Action item: In the records below, begin at the line that has "should be left unchanged." and stop after the line that has "to view the conversation"; quote those lines verbatim and nothing more.

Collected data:

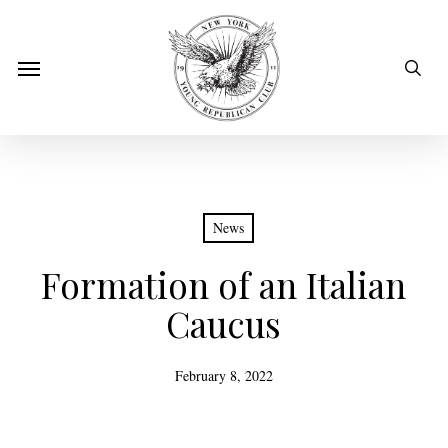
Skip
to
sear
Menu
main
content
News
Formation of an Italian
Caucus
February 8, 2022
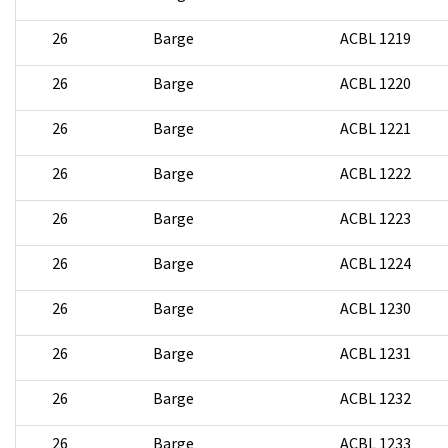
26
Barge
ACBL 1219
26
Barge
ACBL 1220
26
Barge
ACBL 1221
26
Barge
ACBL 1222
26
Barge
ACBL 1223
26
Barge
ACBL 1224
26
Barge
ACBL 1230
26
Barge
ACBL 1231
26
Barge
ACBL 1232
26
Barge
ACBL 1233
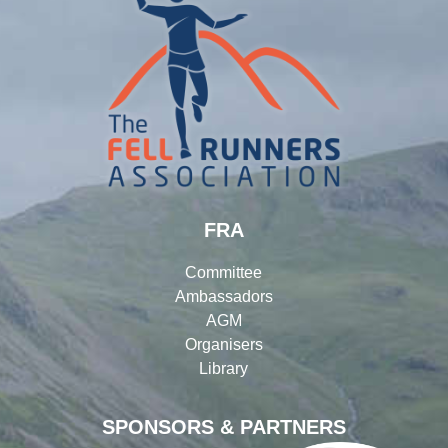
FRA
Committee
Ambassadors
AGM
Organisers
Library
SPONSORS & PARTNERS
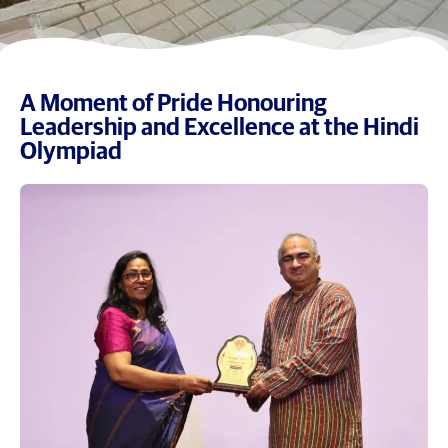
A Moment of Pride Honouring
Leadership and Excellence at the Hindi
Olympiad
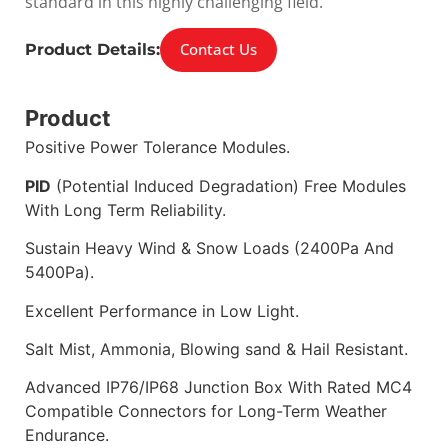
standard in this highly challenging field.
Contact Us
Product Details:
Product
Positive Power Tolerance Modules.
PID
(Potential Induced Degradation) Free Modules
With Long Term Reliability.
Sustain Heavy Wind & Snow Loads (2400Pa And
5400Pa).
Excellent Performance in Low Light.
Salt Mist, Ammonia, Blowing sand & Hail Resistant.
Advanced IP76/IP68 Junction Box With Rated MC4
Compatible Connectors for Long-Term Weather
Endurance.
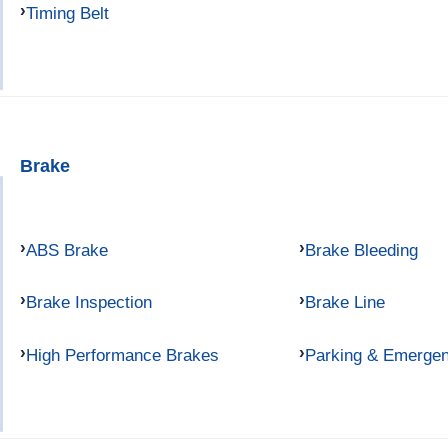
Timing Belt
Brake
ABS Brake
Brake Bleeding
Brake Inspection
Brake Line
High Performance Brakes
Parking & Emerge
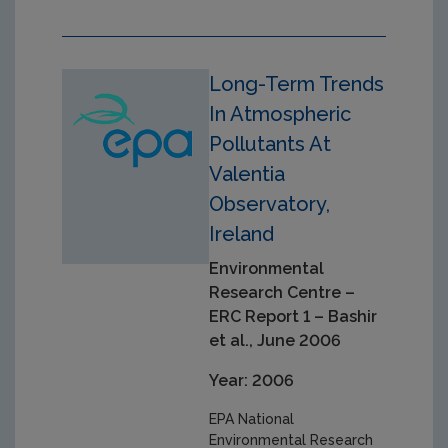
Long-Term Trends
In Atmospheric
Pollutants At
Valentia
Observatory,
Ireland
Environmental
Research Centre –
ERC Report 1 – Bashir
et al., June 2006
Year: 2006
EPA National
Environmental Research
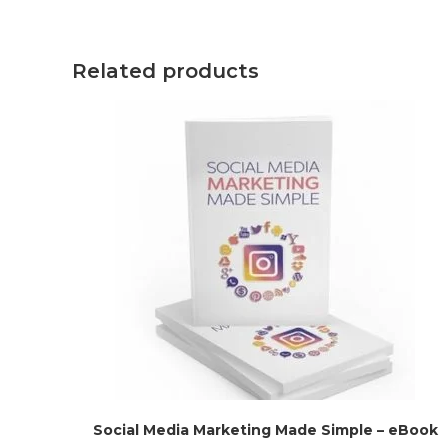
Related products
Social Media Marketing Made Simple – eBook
==
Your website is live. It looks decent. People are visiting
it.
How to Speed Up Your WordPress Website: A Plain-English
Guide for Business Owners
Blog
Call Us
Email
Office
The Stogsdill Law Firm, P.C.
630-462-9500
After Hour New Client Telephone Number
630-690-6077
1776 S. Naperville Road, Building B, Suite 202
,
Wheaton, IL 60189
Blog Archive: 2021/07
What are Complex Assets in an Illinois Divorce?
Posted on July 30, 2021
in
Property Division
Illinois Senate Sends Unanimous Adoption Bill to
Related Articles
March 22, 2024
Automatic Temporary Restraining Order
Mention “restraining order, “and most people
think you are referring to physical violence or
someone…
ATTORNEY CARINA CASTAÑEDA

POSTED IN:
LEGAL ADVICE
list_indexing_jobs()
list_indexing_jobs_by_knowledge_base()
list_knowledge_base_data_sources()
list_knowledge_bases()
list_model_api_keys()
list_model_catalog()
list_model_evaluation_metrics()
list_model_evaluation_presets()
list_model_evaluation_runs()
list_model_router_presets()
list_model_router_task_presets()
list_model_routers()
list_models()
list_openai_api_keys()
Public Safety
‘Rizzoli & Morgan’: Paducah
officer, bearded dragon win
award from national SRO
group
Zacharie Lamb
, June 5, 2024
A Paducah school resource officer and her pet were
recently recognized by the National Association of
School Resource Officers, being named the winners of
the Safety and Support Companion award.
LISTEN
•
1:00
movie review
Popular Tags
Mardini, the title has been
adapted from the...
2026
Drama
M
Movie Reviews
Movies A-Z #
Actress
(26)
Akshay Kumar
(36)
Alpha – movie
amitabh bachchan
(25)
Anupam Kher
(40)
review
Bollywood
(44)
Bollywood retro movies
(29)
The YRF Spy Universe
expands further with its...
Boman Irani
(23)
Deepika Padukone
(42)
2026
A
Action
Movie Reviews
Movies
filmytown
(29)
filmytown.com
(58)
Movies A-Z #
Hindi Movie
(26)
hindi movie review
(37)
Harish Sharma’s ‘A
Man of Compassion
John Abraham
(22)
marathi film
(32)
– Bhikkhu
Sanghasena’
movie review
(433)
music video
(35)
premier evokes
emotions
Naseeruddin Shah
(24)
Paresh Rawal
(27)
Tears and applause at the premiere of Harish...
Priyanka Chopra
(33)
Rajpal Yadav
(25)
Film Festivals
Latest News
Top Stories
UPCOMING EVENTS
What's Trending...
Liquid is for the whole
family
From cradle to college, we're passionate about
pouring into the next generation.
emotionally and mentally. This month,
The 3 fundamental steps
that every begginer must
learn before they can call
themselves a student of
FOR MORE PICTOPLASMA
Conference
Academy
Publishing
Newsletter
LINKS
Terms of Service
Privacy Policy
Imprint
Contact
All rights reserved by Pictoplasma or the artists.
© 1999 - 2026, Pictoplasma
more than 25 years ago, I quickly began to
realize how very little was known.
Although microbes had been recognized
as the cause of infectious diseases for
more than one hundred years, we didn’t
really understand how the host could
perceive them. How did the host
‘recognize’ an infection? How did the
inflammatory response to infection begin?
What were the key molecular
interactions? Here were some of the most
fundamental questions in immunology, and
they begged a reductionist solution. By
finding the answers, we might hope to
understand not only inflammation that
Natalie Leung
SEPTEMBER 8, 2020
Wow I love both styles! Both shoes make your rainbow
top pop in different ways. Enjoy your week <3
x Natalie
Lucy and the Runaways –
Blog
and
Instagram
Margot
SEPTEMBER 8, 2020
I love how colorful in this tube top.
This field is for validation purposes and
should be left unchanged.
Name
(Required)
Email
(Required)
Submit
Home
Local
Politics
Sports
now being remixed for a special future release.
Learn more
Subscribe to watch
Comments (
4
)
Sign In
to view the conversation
...
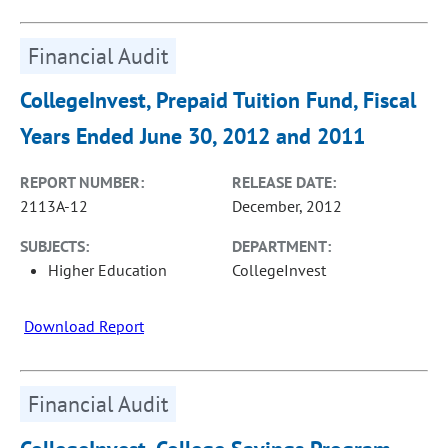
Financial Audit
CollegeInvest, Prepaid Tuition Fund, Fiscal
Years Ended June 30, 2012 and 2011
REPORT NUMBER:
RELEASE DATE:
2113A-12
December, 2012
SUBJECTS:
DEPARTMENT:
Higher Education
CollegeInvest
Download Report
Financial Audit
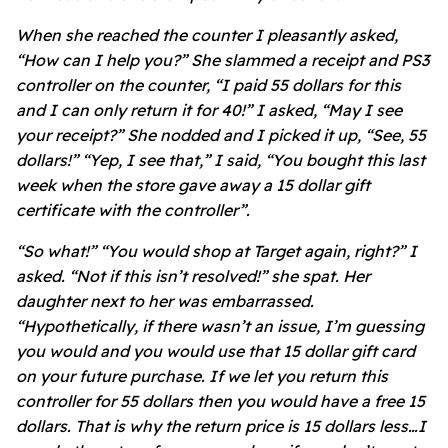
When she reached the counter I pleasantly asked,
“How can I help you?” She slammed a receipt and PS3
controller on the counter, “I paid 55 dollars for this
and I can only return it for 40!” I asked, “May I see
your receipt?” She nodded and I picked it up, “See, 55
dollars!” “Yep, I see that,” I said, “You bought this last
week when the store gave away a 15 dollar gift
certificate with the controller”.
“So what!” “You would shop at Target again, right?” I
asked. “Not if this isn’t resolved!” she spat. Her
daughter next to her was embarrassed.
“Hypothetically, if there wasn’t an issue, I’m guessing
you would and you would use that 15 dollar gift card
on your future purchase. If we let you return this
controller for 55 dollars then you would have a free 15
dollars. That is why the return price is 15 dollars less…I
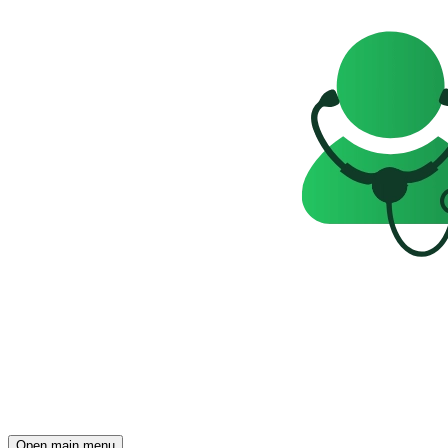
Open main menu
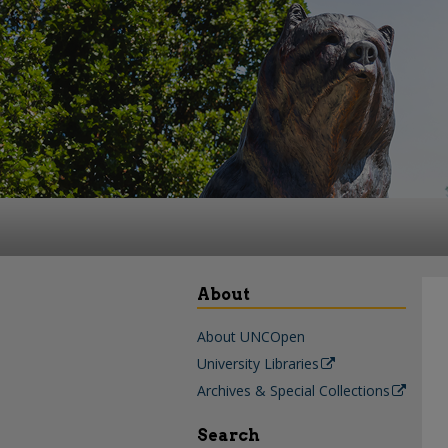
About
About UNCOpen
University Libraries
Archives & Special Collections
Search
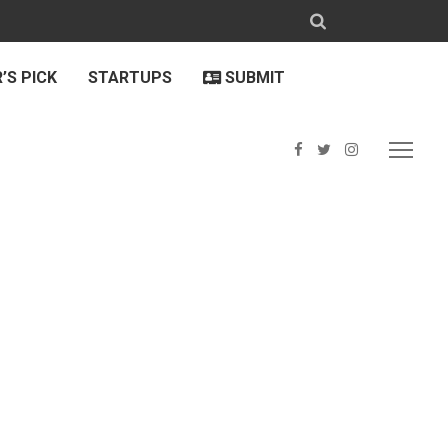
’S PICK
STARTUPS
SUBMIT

Finished task:
should be left unchanged.
Name
(Required)
Email
(Required)
Submit
Home
Local
Politics
Sports
now being remixed for a special future release.
Learn more
Subscribe to watch
Comments (
4
)
Sign In
to view the conversation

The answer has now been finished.